AI adoption in marketing is concentrated at the execution layer. Where it creates efficiency, not advantage. Reyes Brusola, CMO
The three mistakes that keep recurring
There are three patterns that appear consistently in how teams measure and justify their AI use.
All three seem reasonable. All three are measuring the wrong thing.
- Measuring AI by outputs, not by improved decisions. The indicator most teams report is ‘pieces of content produced’ or ‘time saved on copywriting’. Neither measures whether AI changed a campaign decision, refined targeting, or identified a pattern no one had seen. This is the same confusion that surfaces when teams try to measure marketing’s contribution to revenue: activity counted as if it were outcome. You measure what you produce, not what you decide.
- Assuming that automating execution solves the results problem. What most people call AI adoption in marketing is, in practice, scaling mediocrity faster. A team producing more content with AI still has exactly the same problems with distribution, segmentation and relevance it had before. Production speed does not touch those problems.
- Confusing production speed with competitive advantage. If 80 per cent of teams are using AI to scale content, AI-generated content has become the floor. Generative AI tools are, at this point, commodities. The advantage is built in the layer where most teams are not investing: intelligence and decision. It is also the layer that separates the profiles emerging as the CMO role fragments from the ones that lose ground.
The question that does not get asked enough
There is a diagnosis any team can run without investing in new tools.
Open the list of tasks where you used AI this week. Classify each one: is it execution (producing something), decision (choosing something) or intelligence (understanding something)?
If 90 per cent falls under execution, you do not have an AI adoption problem. You have an AI distribution problem within the system.
The question that should drive the next quarter is not ‘what else can we automate?’ It is: which layer of the system has the most to gain?
AI analytics adoption is accelerating. The gap between where most teams are today and where the more advanced ones operate is already visible in results.

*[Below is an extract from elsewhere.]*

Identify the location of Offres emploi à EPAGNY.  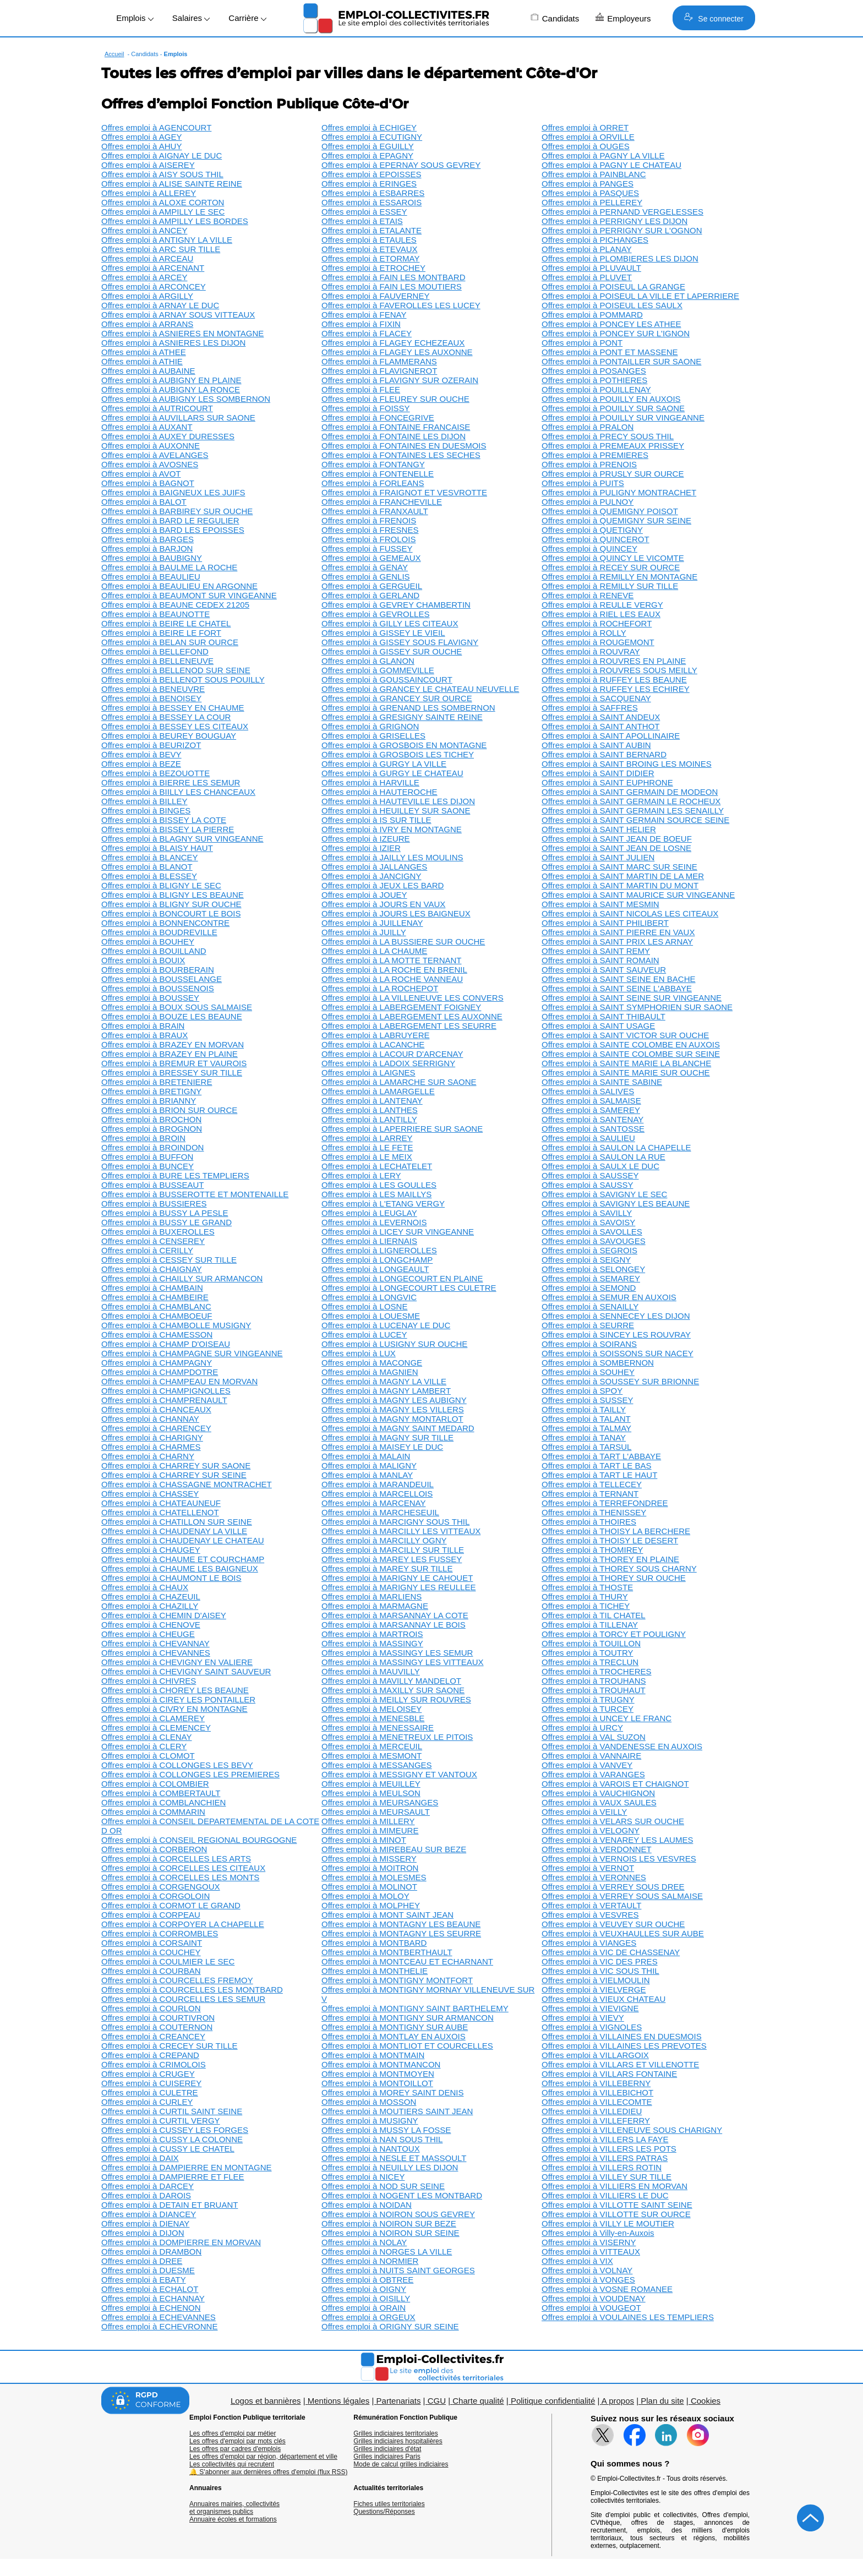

The competitive gap in AI marketing comes down to a single variable: which layer of the system you choose to apply it to. Most teams have not diagnosed that yet.
Frequently asked
Why AI in marketing fails to change results for most teams
Most AI in marketing is deployed at the execution layer: content production, copy generation, email automation. These tasks create efficiency but do not change how decisions are made. The decision and intelligence layers, where AI would alter campaign outcomes, segment targeting and market reading, are rarely activated in a systematic way.
Generative AI vs predictive AI in marketing: the practical difference
Generative AI produces content on demand: blog posts, ad copy, email sequences. Predictive AI analyses patterns in existing data to inform decisions: which segment converts, which accounts are churning, which market signals are shifting. Most AI adoption in marketing is generative. Most of the value is in the predictive layer.
How to diagnose your team’s AI distribution in five minutes
List the tasks where your team used AI in the past week. Classify each as execution (producing output), decision (choosing between options) or intelligence (understanding the market or customer). If more than 80 per cent falls under execution, your team has an AI allocation problem, not an AI adoption problem.
What the execution layer bias actually costs
A team scaling content with AI still faces the same distribution, segmentation and relevance problems it had before. Production speed does not resolve them. The cost is compounded: more output is produced from the same flawed decisions, making the gap between volume and results more visible over time.
Sources: [1] HubSpot, ‘State of Marketing 2026’, HubSpot Research, 2026. Data cited: 80% AI adoption in content creation among marketing teams, ‘mostly average’ content quality assessment, direct quote from Kieran Flanagan (SVP Marketing, HubSpot): ‘AI is now table stakes — the gap is how well they’re using it.’